Tunjangan Ada, Keadilan Belum Tentu: Refleksi atas Sistem Kompensasi yang Belum Berpihak pada Buruh

Ilustrasi
Ilustrasi

Industri tekstil kerap disebut sebagai salah satu penopang perekonomian Indonesia. Sektor ini menyerap jutaan tenaga kerja, menghasilkan devisa melalui ekspor, serta menjadi sumber penghidupan bagi banyak keluarga di berbagai daerah. Di tengah persaingan industri yang ketat, keberadaan pabrik tekstil tidak hanya dipandang sebagai mesin produksi, melainkan juga sebagai ruang hidup bagi para pekerja yang menggantungkan masa depan keluarganya pada kepastian pendapatan setiap bulan.

Namun, narasi tentang besarnya kontribusi industri tekstil sering kali tidak sepenuhnya sejalan dengan kondisi pekerja di lapangan. Di balik target produksi, ritme kerja yang padat, dan tuntutan efisiensi perusahaan, masih terdapat persoalan mendasar terkait sistem kompensasi. Banyak buruh bekerja keras setiap hari, tetapi merasa tunjangan yang diterima belum mencerminkan beban kerja, risiko pekerjaan, maupun kenaikan biaya hidup yang terus berlangsung.

Bacaan Lainnya

PT Sinar Mulia Tekstil dapat menjadi gambaran atas persoalan tersebut. Sebagai salah satu perusahaan tekstil besar di Indonesia dengan ribuan karyawan di berbagai lini produksi, perusahaan ini secara formal telah memiliki struktur kompensasi yang tampak cukup lengkap. Ada gaji pokok, tunjangan tetap berupa tunjangan makan, transportasi, dan keluarga. Selain itu, tersedia pula tunjangan tidak tetap, seperti insentif, bonus, dan upah lembur, serta perlindungan jaminan sosial melalui BPJS Kesehatan dan BPJS Ketenagakerjaan.

Struktur itu memang terlihat memadai apabila dibaca dari dokumen perusahaan.

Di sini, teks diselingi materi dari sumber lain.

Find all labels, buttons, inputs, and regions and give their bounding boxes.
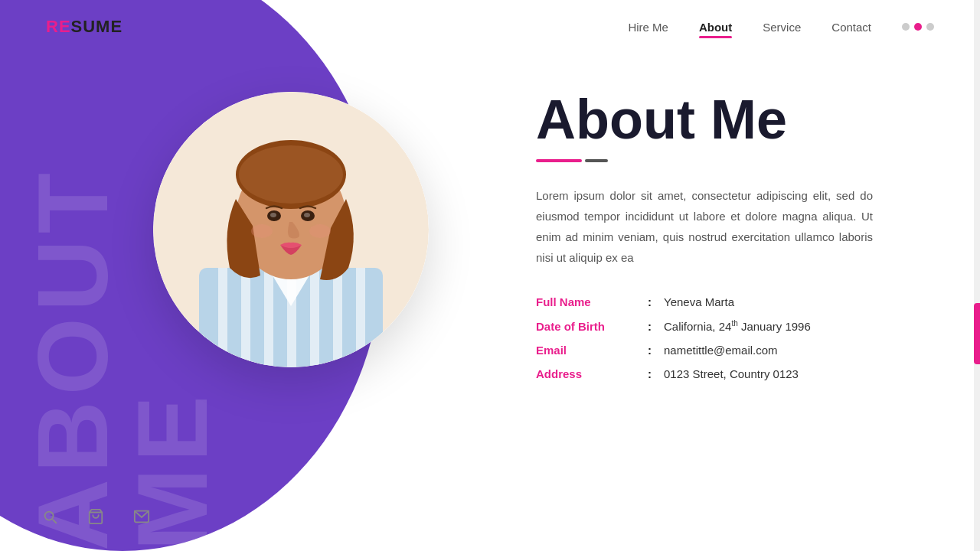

Akan tetapi, ukuran keberhasilan sistem kompensasi tidak cukup hanya dilihat dari banyaknya komponen yang tercantum dalam slip gaji. Yang lebih penting adalah apakah seluruh komponen tersebut benar-benar mampu memberikan rasa adil, kepastian, dan perlindungan ekonomi bagi pekerja.

Persoalan pertama yang perlu disorot ialah kesenjangan antara beban kerja dan tunjangan yang diterima. Pekerja di bagian produksi berada pada posisi yang sangat menentukan keberlangsungan perusahaan. Mereka bekerja dengan target tinggi, tekanan waktu, ritme kerja yang berulang, serta risiko keselamatan kerja yang tidak kecil. Meski demikian, tidak sedikit pekerja merasa tunjangan yang diterima belum sebanding dengan kontribusi nyata yang mereka berikan.

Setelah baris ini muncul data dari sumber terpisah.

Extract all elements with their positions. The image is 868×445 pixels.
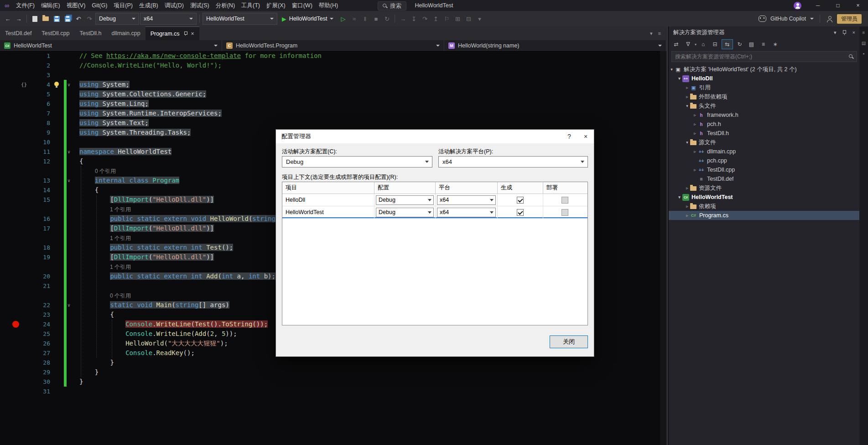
tab-dllmain-cpp[interactable]: dllmain.cpp: [106, 26, 145, 40]
copilot-icon[interactable]: [759, 16, 766, 22]
menu-item[interactable]: 视图(V): [63, 0, 89, 11]
show-next-statement-icon[interactable]: →: [398, 13, 408, 24]
codelens-references[interactable]: 1 个引用: [110, 264, 131, 270]
code-line[interactable]: 28}: [0, 358, 660, 367]
tree-item--[interactable]: ▹外部依赖项: [669, 92, 860, 101]
code-line[interactable]: 4{}∨using System;: [0, 80, 660, 89]
config-dropdown[interactable]: Debug: [376, 208, 434, 217]
codelens-references[interactable]: 0 个引用: [110, 293, 131, 299]
tree-item--helloworldtest-2-2-[interactable]: ▾▣解决方案 'HelloWorldTest' (2 个项目, 共 2 个): [669, 65, 860, 74]
overflow-icon[interactable]: ▾: [474, 13, 484, 24]
close-icon[interactable]: ×: [852, 30, 855, 35]
expander-closed-icon[interactable]: ▹: [684, 94, 690, 99]
collapse-all-icon[interactable]: ⊟: [710, 40, 720, 49]
new-file-icon[interactable]: [30, 13, 40, 24]
chevron-down-icon[interactable]: ▾: [650, 31, 653, 37]
codelens-references[interactable]: 0 个引用: [95, 168, 116, 174]
table-row[interactable]: HelloDllDebugx64: [282, 194, 587, 206]
expander-closed-icon[interactable]: ▹: [692, 168, 698, 172]
tab-program-cs[interactable]: Program.cs×: [146, 26, 199, 40]
fold-chevron-icon[interactable]: ∨: [68, 147, 70, 157]
code-line[interactable]: 7using System.Runtime.InteropServices;: [0, 109, 660, 118]
tree-item--[interactable]: ▹▣引用: [669, 83, 860, 92]
expander-closed-icon[interactable]: ▹: [684, 186, 690, 190]
column-header[interactable]: 部署: [543, 182, 587, 194]
step-into-icon[interactable]: ↧: [409, 13, 419, 24]
tree-item-framework-h[interactable]: ▹hframework.h: [669, 110, 860, 120]
tab-testdll-h[interactable]: TestDll.h: [75, 26, 107, 40]
breadcrumb-section[interactable]: MHelloWorld(string name): [444, 40, 666, 51]
config-dropdown[interactable]: Debug: [376, 195, 434, 205]
tree-item--[interactable]: ▾源文件: [669, 138, 860, 147]
step-out-icon[interactable]: ↥: [431, 13, 441, 24]
solution-configurations-dropdown[interactable]: Debug: [95, 13, 139, 25]
filter-dropdown-icon[interactable]: ∇: [683, 40, 693, 49]
tree-item-dllmain-cpp[interactable]: ▹++dllmain.cpp: [669, 147, 860, 156]
menu-item[interactable]: 测试(S): [187, 0, 213, 11]
code-line[interactable]: 6using System.Linq;: [0, 99, 660, 109]
column-header[interactable]: 配置: [374, 182, 436, 194]
fold-chevron-icon[interactable]: ∨: [68, 176, 70, 185]
menu-item[interactable]: Git(G): [88, 0, 110, 11]
save-all-icon[interactable]: [62, 13, 73, 24]
editor-scrollbar[interactable]: [660, 51, 666, 445]
expander-open-icon[interactable]: ▾: [669, 67, 675, 72]
expander-closed-icon[interactable]: ▹: [684, 204, 690, 209]
expander-open-icon[interactable]: ▾: [676, 195, 682, 199]
copilot-label[interactable]: GitHub Copilot: [770, 16, 806, 22]
fold-chevron-icon[interactable]: ∨: [68, 300, 70, 310]
code-line[interactable]: 1// See https://aka.ms/new-console-templ…: [0, 51, 660, 61]
code-line[interactable]: 29}: [0, 367, 660, 377]
menu-item[interactable]: 项目(P): [110, 0, 136, 11]
tree-item-hellodll[interactable]: ▾++HelloDll: [669, 74, 860, 83]
dialog-title-bar[interactable]: 配置管理器 ? ×: [276, 130, 594, 143]
menu-item[interactable]: 生成(B): [136, 0, 161, 11]
home-icon[interactable]: ⌂: [698, 40, 708, 49]
menu-item[interactable]: 文件(F): [13, 0, 38, 11]
expander-open-icon[interactable]: ▾: [676, 76, 682, 81]
code-line[interactable]: 31: [0, 387, 660, 396]
forward-icon[interactable]: →: [14, 13, 24, 24]
chevron-down-icon[interactable]: [436, 45, 440, 47]
expander-open-icon[interactable]: ▾: [684, 140, 690, 145]
menu-item[interactable]: 调试(D): [161, 0, 187, 11]
help-icon[interactable]: ?: [561, 130, 577, 143]
build-checkbox[interactable]: [517, 209, 524, 216]
startup-projects-dropdown[interactable]: HelloWorldTest: [203, 13, 277, 25]
menu-item[interactable]: 窗口(W): [289, 0, 316, 11]
close-button[interactable]: 关闭: [550, 335, 588, 348]
scroll-marker-icon[interactable]: ▪: [863, 51, 865, 56]
menu-item[interactable]: 扩展(X): [263, 0, 289, 11]
scroll-marker-icon[interactable]: ▤: [862, 41, 866, 46]
switch-views-icon[interactable]: ⇄: [671, 40, 681, 49]
maximize-icon[interactable]: □: [828, 0, 848, 11]
sync-with-active-document-icon[interactable]: ⇆: [722, 39, 733, 49]
tree-item-testdll-h[interactable]: ▹hTestDll.h: [669, 129, 860, 138]
breakpoint-dot[interactable]: [12, 321, 19, 328]
code-line[interactable]: 3: [0, 70, 660, 80]
tree-item-pch-cpp[interactable]: ++pch.cpp: [669, 156, 860, 165]
platform-dropdown[interactable]: x64: [437, 195, 496, 205]
active-config-dropdown[interactable]: Debug: [282, 156, 432, 168]
breadcrumb-section[interactable]: CHelloWorldTest.Program: [222, 40, 444, 51]
pin-icon[interactable]: [183, 31, 187, 36]
redo-icon[interactable]: ↷: [84, 13, 94, 24]
column-header[interactable]: 生成: [498, 182, 543, 194]
expander-closed-icon[interactable]: ▹: [684, 213, 690, 218]
account-icon[interactable]: [794, 2, 801, 10]
view-code-icon[interactable]: ≡: [758, 40, 769, 49]
break-all-icon[interactable]: ‖: [360, 13, 370, 24]
code-line[interactable]: 30}: [0, 377, 660, 387]
lightbulb-icon[interactable]: [54, 82, 59, 86]
start-debugging-button[interactable]: ▶HelloWorldTest: [278, 13, 337, 24]
open-file-icon[interactable]: [41, 13, 51, 24]
close-icon[interactable]: ×: [848, 0, 868, 11]
show-all-files-icon[interactable]: ▤: [746, 40, 757, 49]
tree-item-pch-h[interactable]: ▹hpch.h: [669, 120, 860, 129]
menu-item[interactable]: 分析(N): [213, 0, 238, 11]
chevron-down-icon[interactable]: [214, 45, 218, 47]
build-checkbox[interactable]: [517, 197, 524, 204]
minimize-icon[interactable]: ─: [808, 0, 828, 11]
tree-item--[interactable]: ▾头文件: [669, 101, 860, 110]
expander-closed-icon[interactable]: ▹: [692, 149, 698, 154]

Masalah ini bukan semata-mata berkaitan dengan nominal uang. Di dalam hubungan kerja, kompensasi juga merupakan bentuk pengakuan. Ketika pekerja merasa tenaga, waktu, dan keterampilannya tidak dihargai secara proporsional, yang terdampak bukan hanya semangat kerja. Kepercayaan terhadap perusahaan pun perlahan menurun. Padahal, kepercayaan merupakan fondasi penting dalam membangun hubungan industrial yang sehat dan produktif.

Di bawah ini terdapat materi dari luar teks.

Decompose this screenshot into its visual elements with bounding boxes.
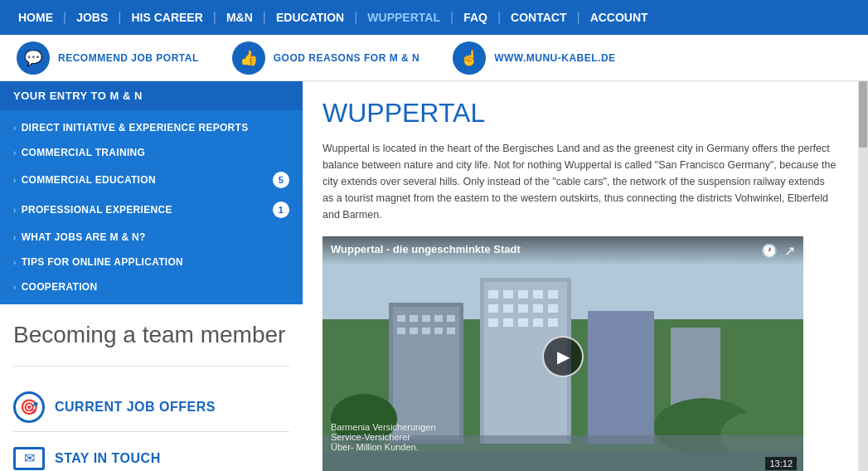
svg-rect-27 [503, 318, 513, 327]
video-action-icons: 🕐 ↗ [761, 243, 795, 259]
badge-professional-experience: 1 [273, 202, 289, 218]
svg-rect-25 [548, 304, 558, 313]
reasons-icon: 👍 [232, 41, 265, 75]
video-thumbnail: Wuppertal - die ungeschminkte Stadt 🕐 ↗ … [322, 236, 803, 471]
sidebar-item-commercial-education[interactable]: ›COMMERCIAL EDUCATION 5 [0, 165, 303, 195]
arrow-icon: › [13, 124, 17, 133]
envelope-icon: ✉ [13, 447, 45, 470]
svg-rect-12 [434, 328, 443, 334]
svg-rect-37 [322, 452, 803, 471]
arrow-icon: › [13, 258, 17, 267]
svg-rect-18 [518, 290, 528, 299]
target-icon: 🎯 [13, 391, 45, 423]
svg-rect-17 [503, 290, 513, 299]
svg-rect-13 [447, 328, 455, 334]
arrow-icon: › [13, 148, 17, 158]
nav-contact[interactable]: CONTACT [501, 11, 576, 24]
nav-faq[interactable]: FAQ [453, 11, 497, 24]
clock-icon: 🕐 [761, 243, 778, 259]
svg-rect-30 [548, 318, 558, 327]
nav-jobs[interactable]: JOBS [66, 11, 118, 24]
sidebar-item-direct-initiative[interactable]: ›DIRECT INITIATIVE & EXPERIENCE REPORTS [0, 115, 303, 140]
svg-rect-31 [588, 311, 654, 444]
website-icon: ☝ [453, 41, 486, 75]
scrollbar[interactable] [858, 81, 868, 471]
arrow-icon: › [13, 283, 17, 292]
page-intro-text: Wuppertal is located in the heart of the… [322, 140, 838, 223]
nav-his-career[interactable]: HIS CAREER [121, 11, 212, 24]
svg-rect-21 [488, 304, 498, 313]
quick-links-bar: 💬 RECOMMEND JOB PORTAL 👍 GOOD REASONS FO… [0, 35, 868, 81]
video-caption: Barmenia Versicherungen Service-Versiche… [331, 422, 436, 452]
svg-rect-24 [533, 304, 543, 313]
video-title: Wuppertal - die ungeschminkte Stadt [331, 243, 521, 259]
job-offers-label: CURRENT JOB OFFERS [55, 400, 216, 415]
svg-rect-5 [410, 315, 418, 322]
main-layout: YOUR ENTRY TO M & N ›DIRECT INITIATIVE &… [0, 81, 868, 471]
website-label: WWW.MUNU-KABEL.DE [494, 52, 615, 64]
svg-rect-4 [397, 315, 405, 322]
recommend-label: RECOMMEND JOB PORTAL [58, 52, 199, 64]
nav-mn[interactable]: M&N [216, 11, 263, 24]
becoming-team-member-text: Becoming a team member [13, 321, 289, 367]
sidebar-bottom: Becoming a team member 🎯 CURRENT JOB OFF… [0, 304, 303, 471]
caption-line3: Über- Million Kunden. [331, 442, 436, 452]
sidebar: YOUR ENTRY TO M & N ›DIRECT INITIATIVE &… [0, 81, 303, 471]
svg-rect-23 [518, 304, 528, 313]
quick-link-reasons[interactable]: 👍 GOOD REASONS FOR M & N [232, 41, 419, 75]
arrow-icon: › [13, 206, 17, 215]
scrollbar-thumb[interactable] [859, 81, 867, 148]
video-container[interactable]: Wuppertal - die ungeschminkte Stadt 🕐 ↗ … [322, 236, 803, 471]
svg-rect-8 [447, 315, 455, 322]
svg-rect-6 [422, 315, 430, 322]
sidebar-menu: ›DIRECT INITIATIVE & EXPERIENCE REPORTS … [0, 110, 303, 304]
svg-rect-22 [503, 304, 513, 313]
svg-rect-3 [393, 307, 459, 439]
sidebar-header: YOUR ENTRY TO M & N [0, 81, 303, 110]
sidebar-item-commercial-training[interactable]: ›COMMERCIAL TRAINING [0, 140, 303, 165]
video-play-button[interactable]: ▶ [542, 336, 584, 377]
arrow-icon: › [13, 233, 17, 242]
stay-in-touch-label: STAY IN TOUCH [55, 451, 161, 466]
svg-rect-7 [434, 315, 443, 322]
video-duration: 13:12 [765, 457, 797, 470]
reasons-label: GOOD REASONS FOR M & N [274, 52, 419, 64]
nav-home[interactable]: HOME [8, 11, 63, 24]
svg-rect-16 [488, 290, 498, 299]
svg-rect-10 [410, 328, 418, 334]
arrow-icon: › [13, 176, 17, 185]
stay-in-touch-cta[interactable]: ✉ STAY IN TOUCH [13, 439, 289, 471]
sidebar-item-cooperation[interactable]: ›COOPERATION [0, 274, 303, 299]
nav-education[interactable]: EDUCATION [266, 11, 354, 24]
sidebar-item-tips[interactable]: ›TIPS FOR ONLINE APPLICATION [0, 250, 303, 274]
svg-rect-11 [422, 328, 430, 334]
quick-link-website[interactable]: ☝ WWW.MUNU-KABEL.DE [453, 41, 615, 75]
video-overlay-top: Wuppertal - die ungeschminkte Stadt 🕐 ↗ [322, 236, 803, 265]
nav-account[interactable]: ACCOUNT [580, 11, 658, 24]
svg-rect-29 [533, 318, 543, 327]
nav-wuppertal[interactable]: WUPPERTAL [357, 11, 450, 24]
svg-rect-26 [488, 318, 498, 327]
svg-rect-20 [548, 290, 558, 299]
caption-line2: Service-Versicherer [331, 432, 436, 442]
svg-rect-28 [518, 318, 528, 327]
recommend-icon: 💬 [17, 41, 50, 75]
caption-line1: Barmenia Versicherungen [331, 422, 436, 432]
badge-commercial-education: 5 [273, 172, 289, 188]
svg-rect-19 [533, 290, 543, 299]
share-icon: ↗ [784, 243, 795, 259]
sidebar-item-professional-experience[interactable]: ›PROFESSIONAL EXPERIENCE 1 [0, 195, 303, 225]
content-area: WUPPERTAL Wuppertal is located in the he… [303, 81, 858, 471]
top-navigation: HOME | JOBS | HIS CAREER | M&N | EDUCATI… [0, 0, 868, 35]
quick-link-recommend[interactable]: 💬 RECOMMEND JOB PORTAL [17, 41, 199, 75]
svg-rect-9 [397, 328, 405, 334]
current-job-offers-cta[interactable]: 🎯 CURRENT JOB OFFERS [13, 383, 289, 432]
sidebar-item-what-jobs[interactable]: ›WHAT JOBS ARE M & N? [0, 225, 303, 250]
page-title: WUPPERTAL [322, 98, 838, 129]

Kondisi tersebut semakin rumit ketika sistem tunjangan belum berbasis pada kinerja yang objektif. Dalam banyak kasus, pekerja dengan capaian tinggi tidak memperoleh perbedaan kompensasi yang berarti dibandingkan pekerja dengan kinerja rata-rata. Situasi ini menciptakan persepsi bahwa bekerja lebih keras tidak selalu memberikan hasil yang lebih baik bagi pekerja.

Jika keadaan seperti ini berlangsung dalam waktu lama, dorongan untuk meningkatkan produktivitas dapat melemah. Pekerja yang semula memiliki semangat tinggi berpotensi menjadi apatis karena merasa usaha tambahan mereka tidak menghasilkan penghargaan yang layak. Dampaknya tidak hanya dirasakan pekerja, tetapi juga perusahaan. Produktivitas menurun, kualitas kerja dapat terganggu, dan loyalitas karyawan semakin rapuh.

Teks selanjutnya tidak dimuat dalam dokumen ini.